# SEC Filings Data Retrieval for RAG

### Step 1: Library Imports and API Key Configuration

The first step is to import all the required libraries and set up our API key.

- `userdata`: Used to securely access the SEC API key stored in Google Colab.
- `sec_api`: The main library for querying and extracting data from SEC filings.
- `os`: To interact with the file system, specifically for saving the extracted data.

The `sec_api_key` is retrieved from Colab's secret manager.

In [16]:
from google.colab import userdata
from sec_api import ExtractorApi, QueryApi # !pip install sec_api -q
import os

In [17]:
from google.colab import userdata
sec_api_key = userdata.get('secdata')

### 2. Define the Data Retrieval Function

This cell defines the core logic for retrieving and extracting the most relevant information from SEC filings.

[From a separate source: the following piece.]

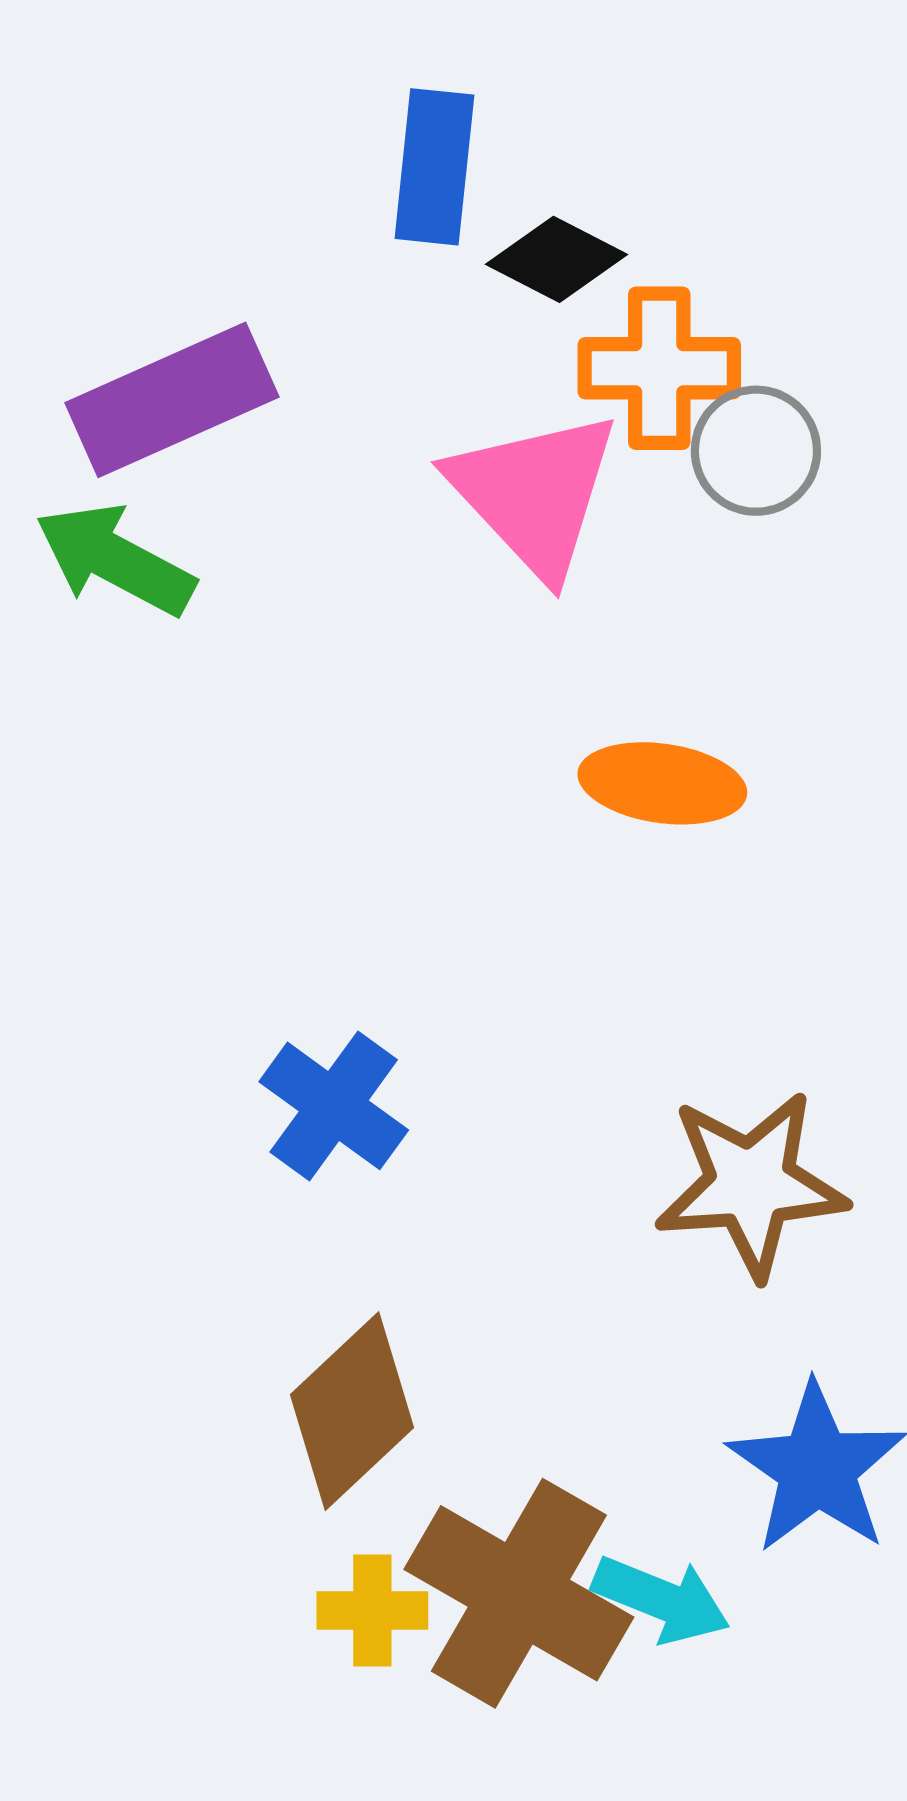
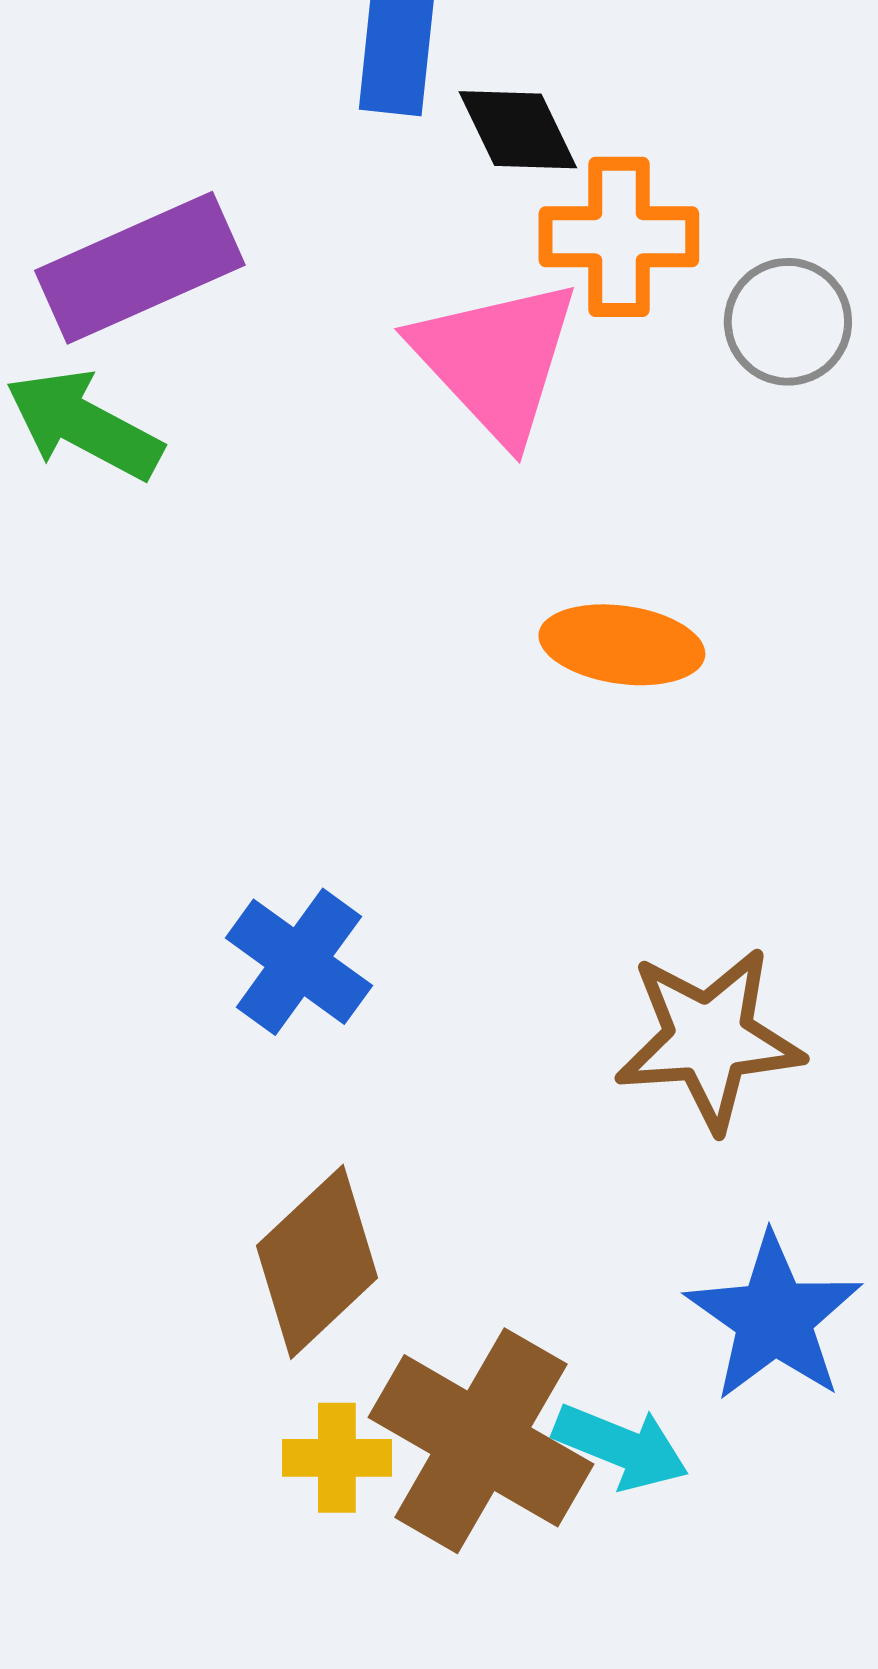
black diamond: (557, 259) -> (518, 130), turned 37
gray circle: (756, 451) -> (788, 322), moved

-   **`companies` list**: This list holds the stock tickers of the companies we want to analyze. You can easily add or remove companies here.
-   **`get_filings(ticker)` function**:
    -   It uses the `QueryApi` to find the most recent **10-K annual report** for the given ticker.
    -   It then uses the `ExtractorApi` to pull the raw text from two critical sections:
        -   **Item 1A (`Risk Factors`)**: This section details the potential risks and uncertainties that could impact the company's business.
        -   **Item 7 (`Management's Discussion and Analysis...`)**: This provides a narrative from management on the company's financial performance, results, and future outlook.
    -   The function returns the extracted text from these two sections as a list, which is a perfect data source for a RAG system.

In [None]:
companies = [
    "AAPL", # Apple Inc.
    "MSFT", # Microsoft Corporation
    "GOOG", # Alphabet Inc. (Google)
    "AMZN", # Amazon.com, Inc.
    "META", # Meta Platforms, Inc.
]

def get_filings(ticker):

    try:
        # Finding Recent Filings with QueryAPI
        queryApi = QueryApi(api_key=sec_api_key)
        query = {
          "query": f"ticker:{ticker} AND formType:\"10-K\"",
          "from": "0",
          "size": "1",
          "sort": [{ "filedAt": { "order": "desc" } }]
        }
        filings = queryApi.get_filings(query)

        # Check if any filings were found
        if not filings["filings"]:
            print(f"No 10-K filings found for {ticker}.")
            return None

        # Getting 10-K URL
        filing_url = filings["filings"][0]["linkToFilingDetails"]

        # Extracting Text with ExtractorAPI
        extractorApi = ExtractorApi(api_key=sec_api_key)

        # Section 1A - Risk Factors
        Risk_Factors = extractorApi.get_section(filing_url, "1A", "text")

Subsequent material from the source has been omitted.